As such, the Community of Christ reflect what I suspect many ‘conservative’ or ‘zealous’ Mormons fear the LDS Church would become were it not for their valiant efforts. Again, I say that somewhat tongue-in-cheek, but only somewhat; those who have complained about Pres. Hinckley not teaching correct LDS doctrine or who pray for Pres. Boyd K. Packer to become Prophet and ‘set things straight’ likely feel that the Community of Christ is where we’re headed unless Church leaders pay attention to them.

Both groups are, in my opinion, wrong. The FLDS Church and the Community of Christ represent (IMHO) natural and, frankly, inevitable trajectories for Restoration churches that no longer have the gift of the Holy Ghost, the Priesthood, and a living prophet. I know that sounds a bit triumphalist, but I make no apologies. All the Restoration churches, save one, have ended up shrinking or vanishing altogether; the only one that has achieved any significant size over time is the Community of Christ, and it has been getting smaller in recent years.

That one exception, the Church of Jesus Christ of Latter-day Saints, has 13+ million members worldwide, has a steady (if somewhat slowed from earlier decades) growth rate, has 53,000 full-time missionaries around the world, has a tremendous focus (and great track record) on education, and has the resources and will to have provided nearly $1 billion in humanitarian aid and funds worldwide over the past 20 years — all while avoiding (since the Manifesto) any signficant schisms and while maintaining a remarkable degree of doctrinal and organizational consistency across continents, cultures, and languages — all with mostly volunteer (unpaid and unschooled [in seminary terms]) service and clergy.

Since all these churches (including the LDS Church) share a common historical origin as well as a lot of doctrine, it is very fair to ask: why the rather dramatic difference? One could argue (as some do) that it’s a particular set of historical facts — but, again, that doesn’t quite explain the abysmal track record (in terms of growth and viability) of every single other Restoration church.
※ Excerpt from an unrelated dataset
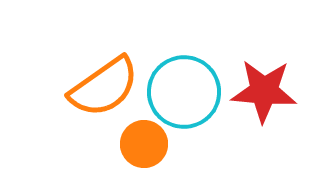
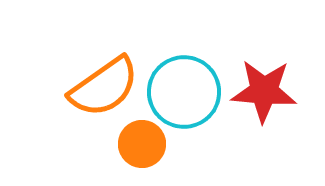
orange circle: moved 2 px left
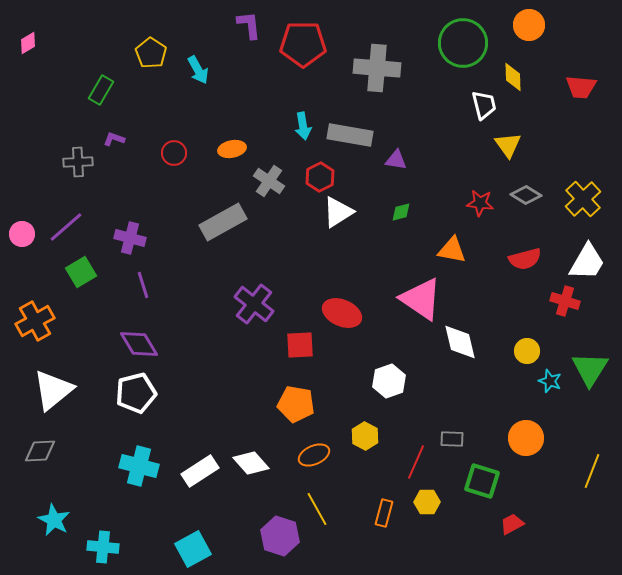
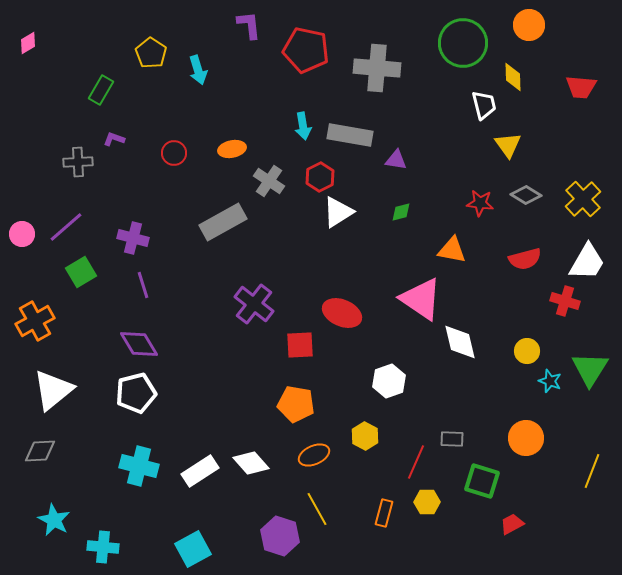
red pentagon at (303, 44): moved 3 px right, 6 px down; rotated 12 degrees clockwise
cyan arrow at (198, 70): rotated 12 degrees clockwise
purple cross at (130, 238): moved 3 px right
So the next time any of us feel some panic or dismay because the LDS Church isn’t going in the direction we think it should, it would be good to remember the Church’s track record vs. all the other Restoration churches — as well as our own personal track record. I feel no great desire to be the one to steer between Scylla and Charybdis — I am happy to let a better Helmsman than I perform that task. ..bruce..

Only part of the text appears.